WhisperContext::tokenize() incorrectly passes raw &str pointer to whisper_tokenize(), which expects a C-style string
jcsoo opened this issue · 2 comments
WhisperContext::tokenize(...)
currently calls whisper_rs_sys::whisper_tokenize
with a raw pointer to a Rust &str:
let ret = unsafe {
whisper_rs_sys::whisper_tokenize(
self.ctx,
text.as_ptr() as *const _,
tokens.as_mut_ptr(),
max_tokens as c_int,
)
};
On the other hand, whisper_tokenize()
expects a null-terminated C string and will read until it encounters a zero byte, which could be well beyond the end of the string. When passing in a string literal, whisper_tokenize()
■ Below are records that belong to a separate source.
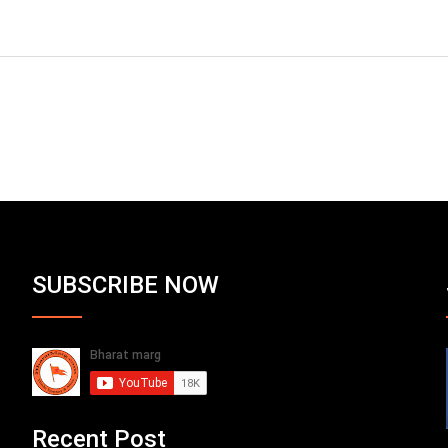
SUBSCRIBE NOW
Recent Post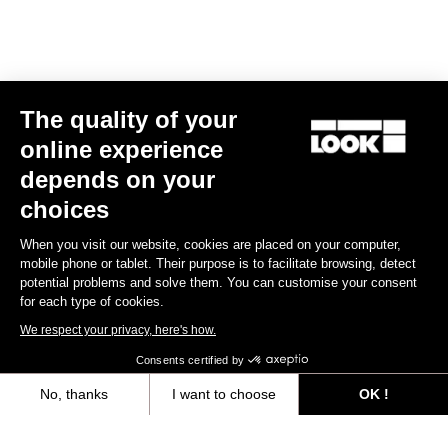
E-bike
The quality of your
online experience
depends on your
choices
When you visit our website, cookies are placed on your computer,
mobile phone or tablet. Their purpose is to facilitate browsing, detect
potential problems and solve them. You can customise your consent
for each type of cookies.
We respect your privacy, here's how.
Consents certified by
No, thanks
I want to choose
OK !
E-765 Gravel Apex 1x
Axeptio consent
Consent Management Platform: Personalize Your Options
€5,990.00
will likely tokenize nearby bytes from the program binary.
Unfortunately it is not possible to convert a Rust &str directly to an &CStr because it requires appending a terminal zero byte. This means that to keep the API as-is, you need to allocate to create a CString that can be passed to whisper_tokenize, which doesn't seem ideal but will probably have minimal performance impact.
Alternatively, WhisperContext::tokenize()
could be changed to take a &CStr instead of a &str.
Allocating internally would likely have the least API churn, as making users create CStr
s would probably be very annoying over time. As with the other issue, a PR is welcomed. If not, I'll clean this up at some point in the future.